##### Supplied records #####

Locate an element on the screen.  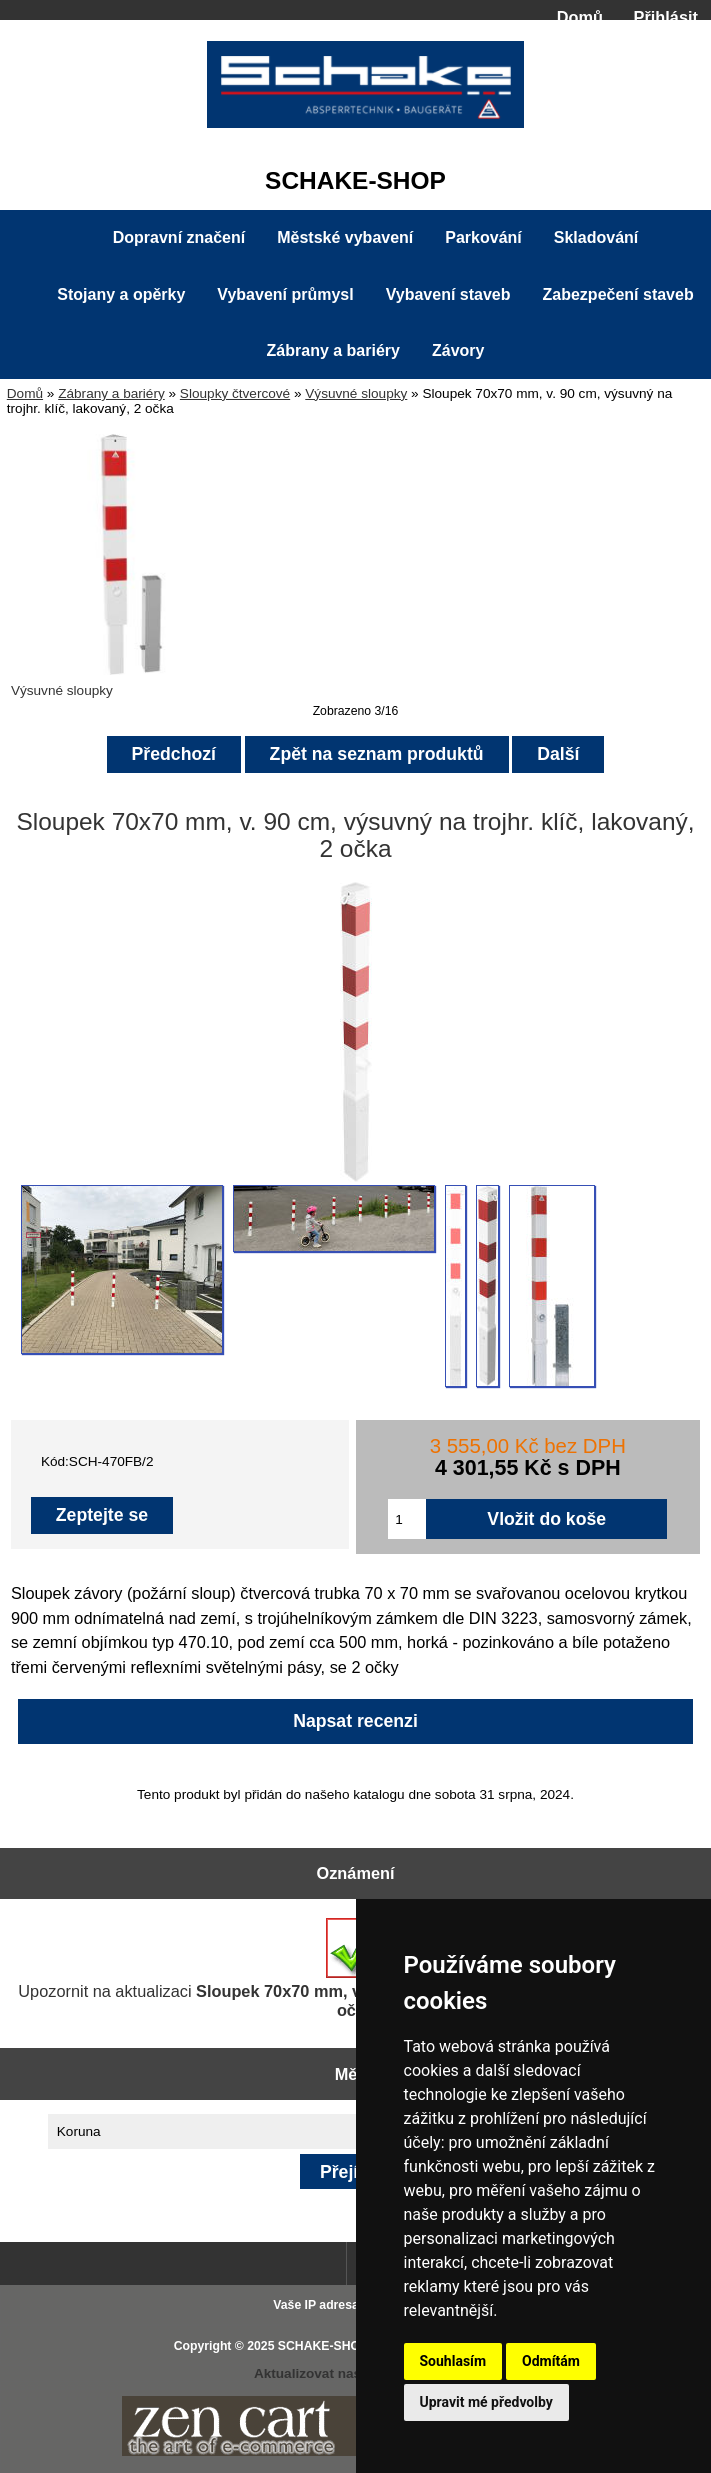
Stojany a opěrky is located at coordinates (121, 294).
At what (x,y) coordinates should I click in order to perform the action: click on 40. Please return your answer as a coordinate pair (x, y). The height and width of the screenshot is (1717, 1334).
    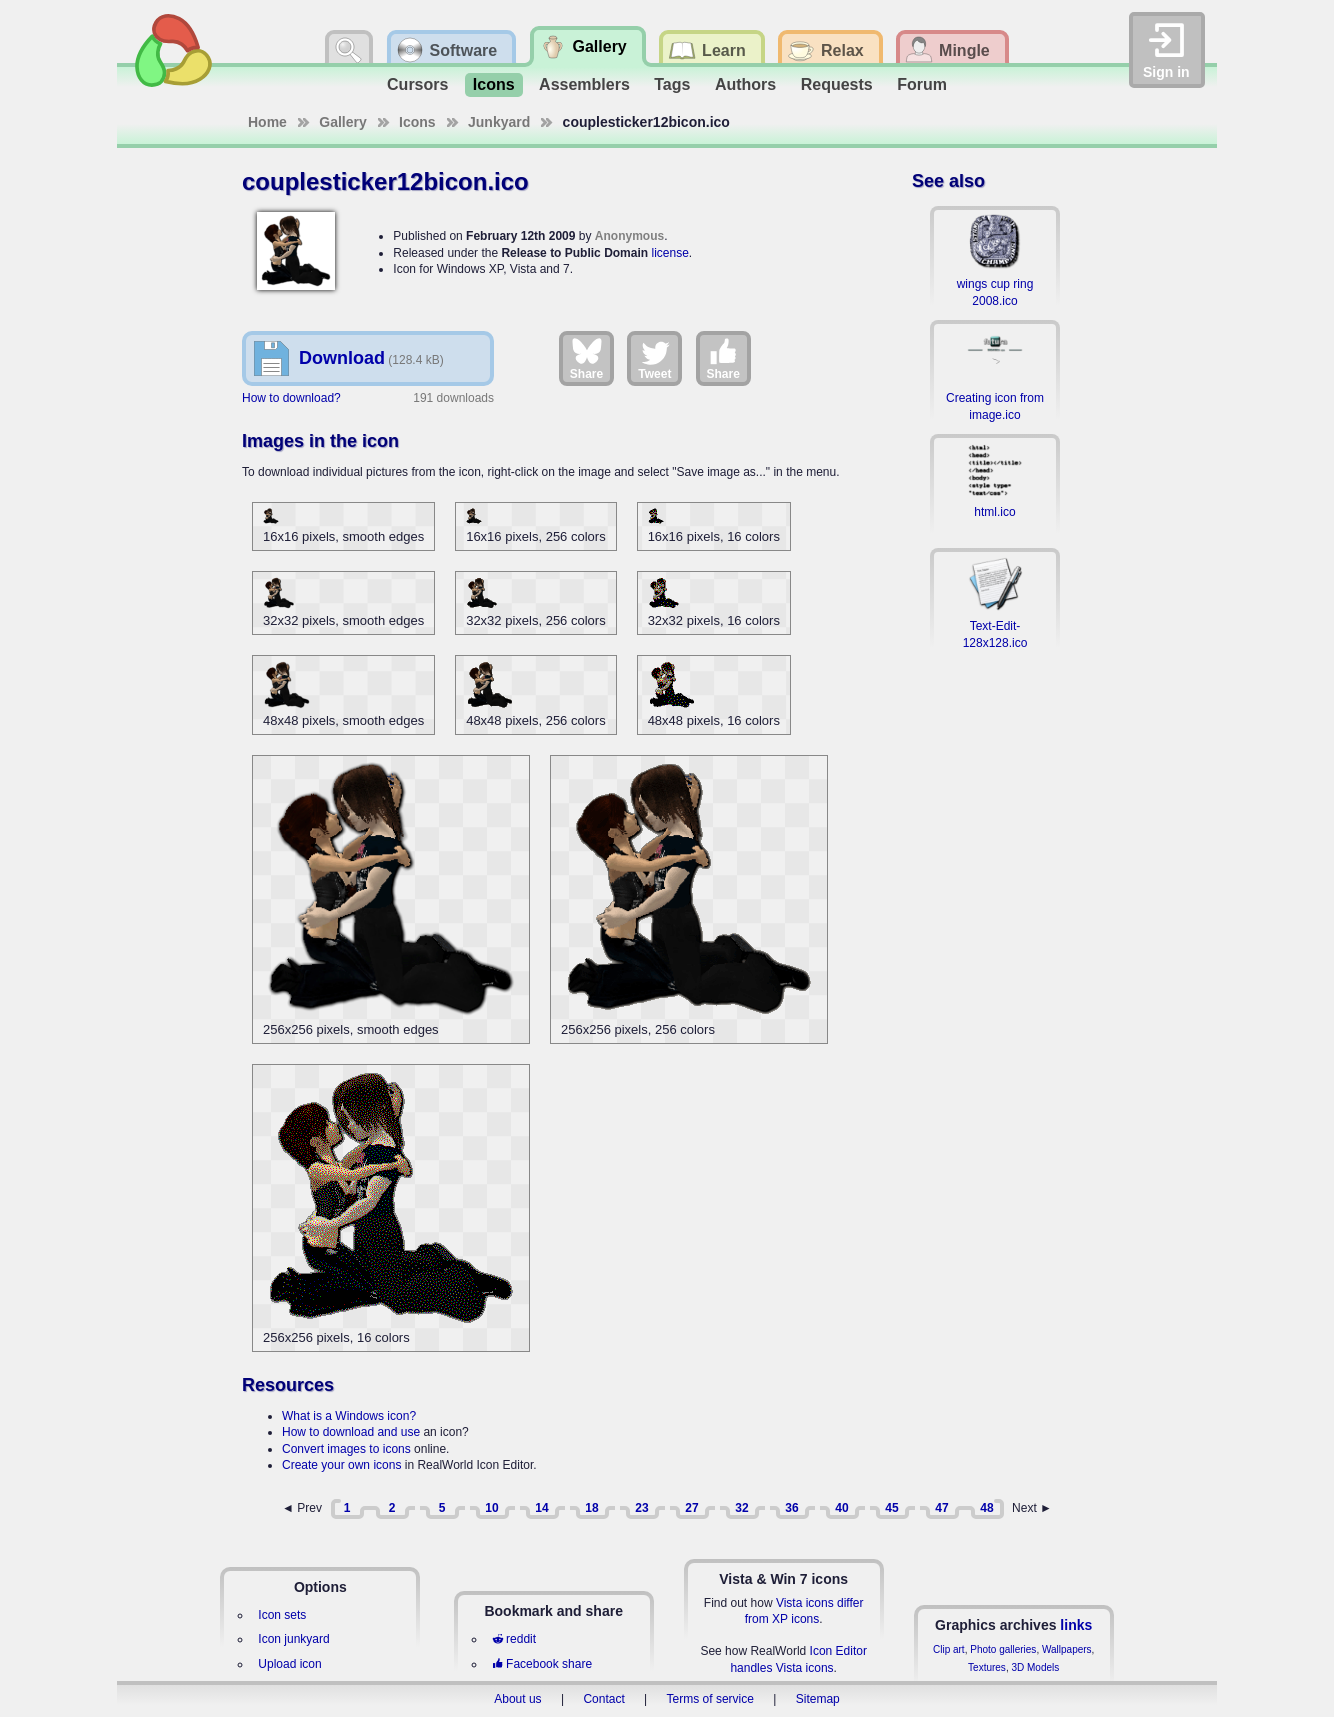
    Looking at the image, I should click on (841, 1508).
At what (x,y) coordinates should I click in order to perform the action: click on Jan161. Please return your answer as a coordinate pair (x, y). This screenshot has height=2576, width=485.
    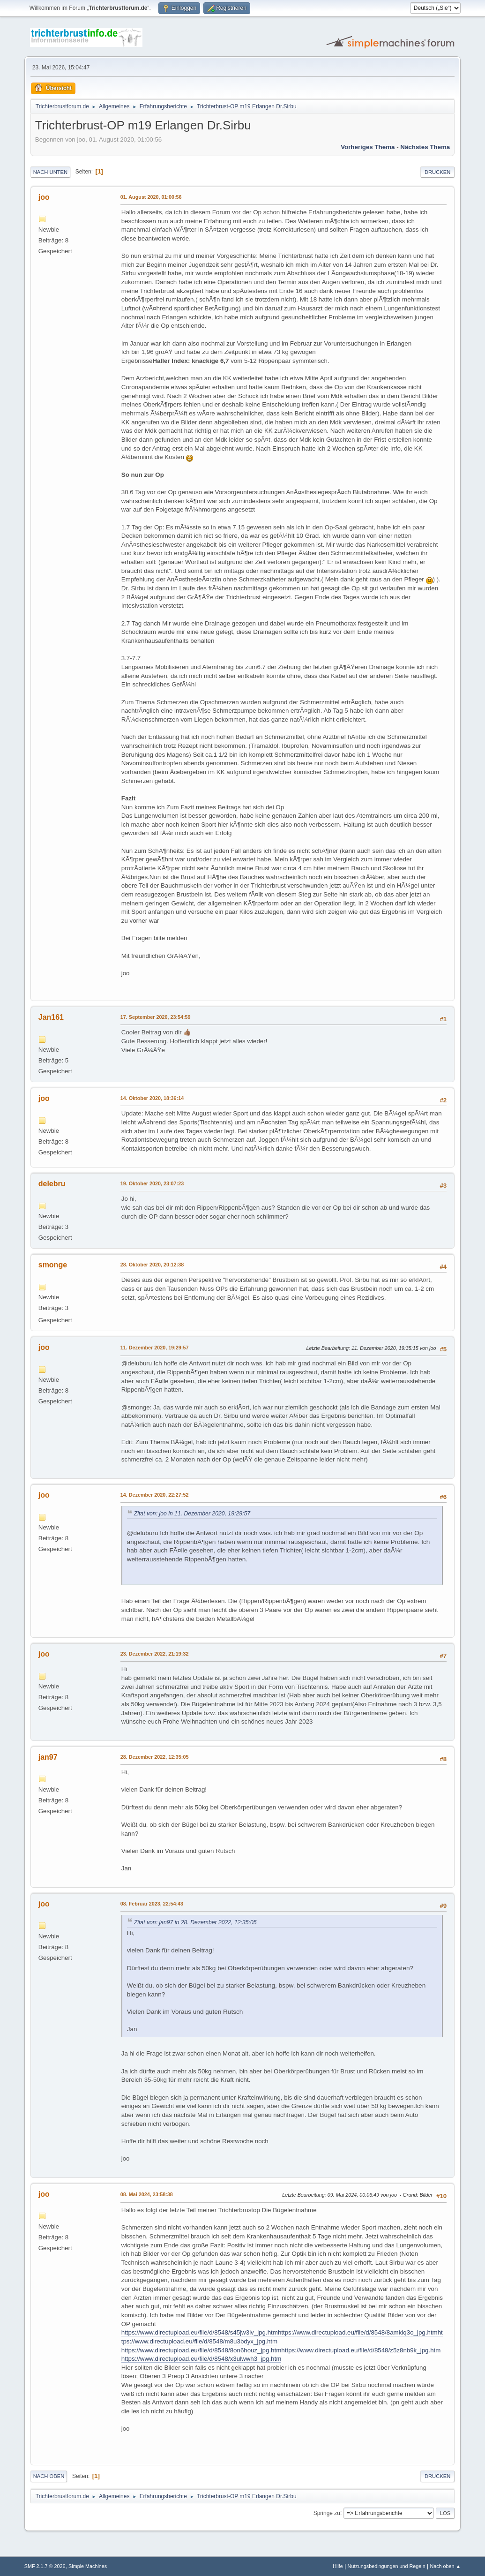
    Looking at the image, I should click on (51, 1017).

#####

● **What is expected**:
Without including any picture, reproduce all of the material exactly.

● **Response**:
Locate an element on the screen.  
Stojany a opěrky is located at coordinates (121, 294).
At what (x,y) coordinates should I click in order to perform the action: click on 40. Please return your answer as a coordinate pair (x, y). The height and width of the screenshot is (1717, 1334).
    Looking at the image, I should click on (841, 1508).
At what (x,y) coordinates should I click in order to perform the action: click on Jan161. Please return your answer as a coordinate pair (x, y). This screenshot has height=2576, width=485.
    Looking at the image, I should click on (51, 1017).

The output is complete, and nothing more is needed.